+++ Information provided

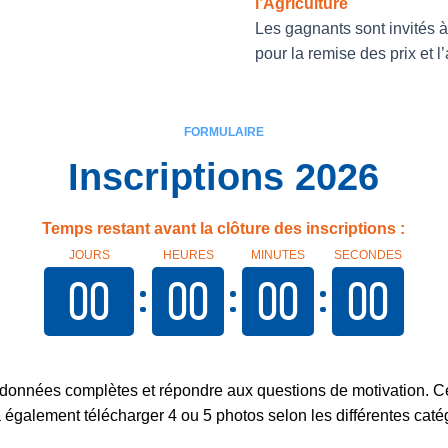
l’Agriculture
Les gagnants sont invités à
pour la remise des prix et
FORMULAIRE
Inscriptions 2026
Temps restant avant la clôture des inscriptions :
JOURS
HEURES
MINUTES
SECONDES
00
00
00
00
rdonnées complètes et répondre aux questions de motivation. Ce 
a également t
é
lécharger
4 ou 5 photos selon les différentes cat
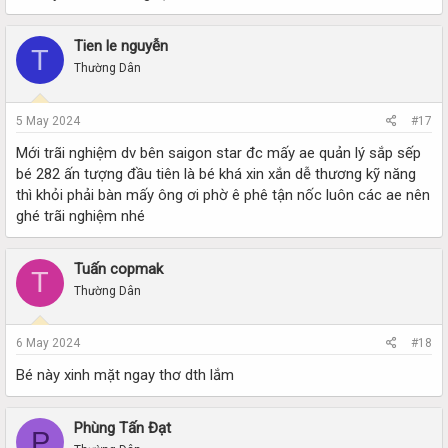
Tien le nguyễn
T
Thường Dân
5 May 2024
#17
Mới trãi nghiệm dv bên saigon star đc mấy ae quản lý sắp sếp
bé 282 ấn tượng đầu tiên là bé khá xin xắn dễ thương kỹ năng
thì khỏi phải bàn mấy ông ơi phờ ê phê tận nốc luôn các ae nên
ghé trãi nghiệm nhé
Tuấn copmak
T
Thường Dân
6 May 2024
#18
Bé này xinh mặt ngay thơ dth lắm
Phùng Tấn Đạt
P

++++++

## Exercise directions
Set every entry down again word for word, but not the pictures.

## Response for this exercise
l’Agriculture
Les gagnants sont invités à
pour la remise des prix et
FORMULAIRE
Inscriptions 2026
Temps restant avant la clôture des inscriptions :
JOURS
HEURES
MINUTES
SECONDES
00
00
00
00
rdonnées complètes et répondre aux questions de motivation. Ce 
a également t
é
lécharger
4 ou 5 photos selon les différentes cat
Tien le nguyễn
T
Thường Dân
5 May 2024
#17
Mới trãi nghiệm dv bên saigon star đc mấy ae quản lý sắp sếp
bé 282 ấn tượng đầu tiên là bé khá xin xắn dễ thương kỹ năng
thì khỏi phải bàn mấy ông ơi phờ ê phê tận nốc luôn các ae nên
ghé trãi nghiệm nhé
Tuấn copmak
T
Thường Dân
6 May 2024
#18
Bé này xinh mặt ngay thơ dth lắm
Phùng Tấn Đạt
P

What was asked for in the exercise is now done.